A 1,000-line CLAUDE.md burns 7,000–10,000 tokens per turn in Claude Code. That's instructions the model already knows from reading the codebase, according to a detailed analysis by developer Abd Rahman Saber Abdo.
Key facts
- 1,000-line CLAUDE.md = 7,000-10,000 tokens per turn.
- Skills load ~50 tokens vs 7K+ for CLAUDE.md.
- 95% of agent setups don't need a CLAUDE.md.
- Model at 85% context utilization is measurably worse than at 30%.
- Recursive skill building: workflow → run → skill → failure → fix.
The ritual is everywhere in AI coding agents: you create a CLAUDE.md, list your framework, coding style, and response tone. It feels productive. But it's likely making your agent dumber and wasting money, argues developer Abd Rahman Saber Abdo in a technical deep-dive [According to the source].
The Token Math
When you have a CLAUDE.md file, its entire contents get injected into the context window at the start of every single conversation turn. Not just once — every turn. A 1,000-line file is roughly 7,000–10,000 tokens. Multiply that across a long session with 20–30 back-and-forth exchanges, and you've burned a meaningful chunk of your available context on instructions the model already knows. When you write "This project uses React" in your CLAUDE.md, you're telling the model something it can figure out by looking at your package.json. When you write "use TypeScript" in a project full of .ts files, you're burning tokens to state the obvious [According to the source].
The 95% case — the overwhelming majority of agent setups — doesn't need a CLAUDE.md at all. The exception is when you have genuinely proprietary information: your company's internal methodology, a specific domain convention that's not derivable from the code, something the model has no way to infer. That's the 5% [According to the source].
Skills and Progressive Disclosure
A skill file looks similar to a CLAUDE.md on the surface — it's a markdown file with a name, a description, and a body of detailed instructions. The difference is how it's loaded into context. With a CLAUDE.md, the full content is always present. With a skill, only the name and description are injected into context. The body stays on disk until the agent decides it's relevant. So instead of burning 7,000 tokens on every turn, you're burning maybe 50 — two sentences that tell the agent "this skill exists, and here's roughly what it's for." When the agent encounters a task that matches that description, it reads the rest. Otherwise, it doesn't [According to the source].

That's progressive disclosure. The agent reaches for what it needs rather than carrying everything all the time.
The Biggest Mistake: Writing Skills Before Teaching
A skill written without a recorded successful run is just guesswork. The agent has no reference for what "good" looks like in your specific context. It'll follow the steps mechanically, encounter edge cases you didn't anticipate, and either fail silently or hallucinate its way through gaps in the instructions [According to the source].

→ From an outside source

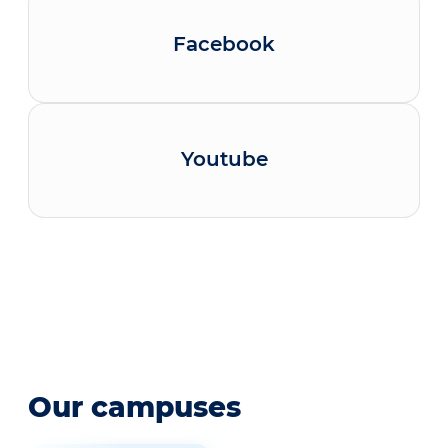
Facebook
Youtube
Our campuses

The right sequence: identify the workflow, walk through it with the agent step by step, once you have a successful run ask the agent to create the skill from it, then keep iterating. This is recursive skill building: workflow → successful run → skill → failure → fix → update skill → repeat [According to the source].
Context Window Hygiene
Model quality degrades as the context window fills. A fresh context window is fast and sharp. As it fills — with file contents, tool calls, multi-turn conversation history — performance degrades. Not dramatically, but noticeably. The model at 85% context utilization is measurably worse than the same model at 30%. A bloated CLAUDE.md accelerates this. You're filling context with static instructions before the real work even starts. Skills keep that space available for what actually matters: the live conversation, the relevant code, the tool outputs [According to the source].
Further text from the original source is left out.